#### HOW TO COMPLETE THIS TASK:
How many lines below hold "they"? Answer with only the number.

------ RECORDS PROVIDED

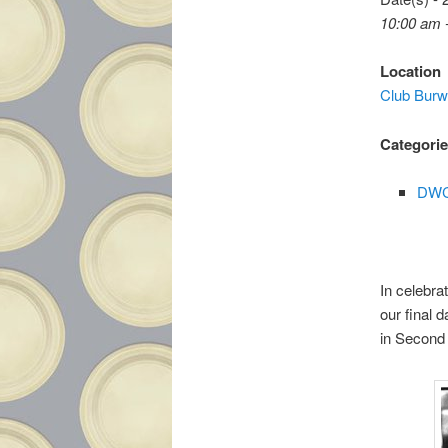
10:00 am 
Location
Club Bur
Categori
DWC
In celebra
our final 
in Second 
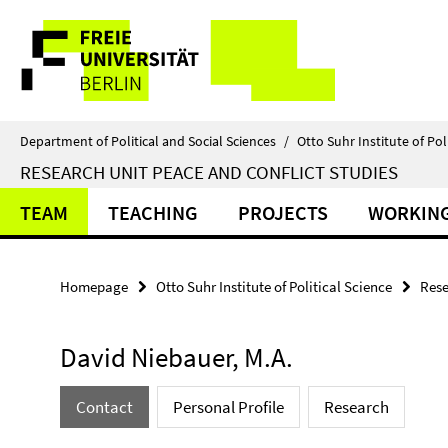
Springe
Service
direkt
zu
Navigation
Inhalt
Department of Political and Social Sciences
/
Otto Suhr Institute of Pol
RESEARCH UNIT PEACE AND CONFLICT STUDIES
TEAM
TEACHING
PROJECTS
WORKING
Homepage
Otto Suhr Institute of Political Science
Rese
David Niebauer, M.A.
Contact
Personal Profile
Research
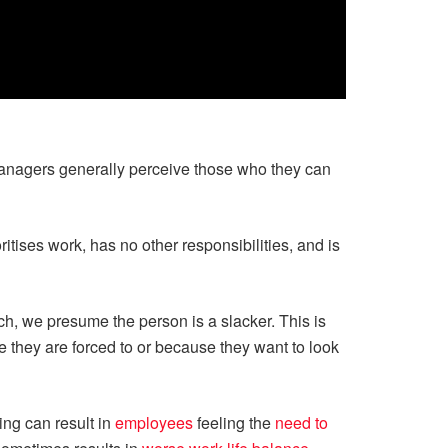
nagers generally perceive those who they can
tises work, has no other responsibilities, and is
ch, we presume the person is a slacker. This is
e they are forced to or because they want to look
king can result in
employees
feeling the
need to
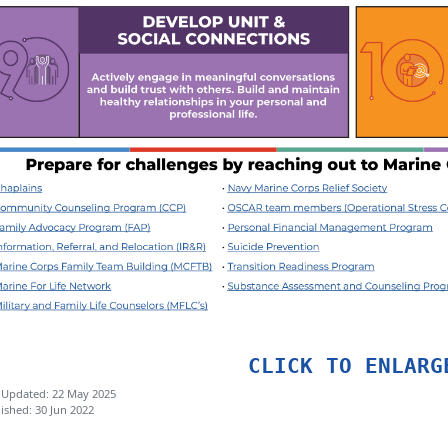
CLICK TO ENLARG
 Updated: 22 May 2025
ished: 30 Jun 2022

------------

#### REPLY TO THE TASK:
2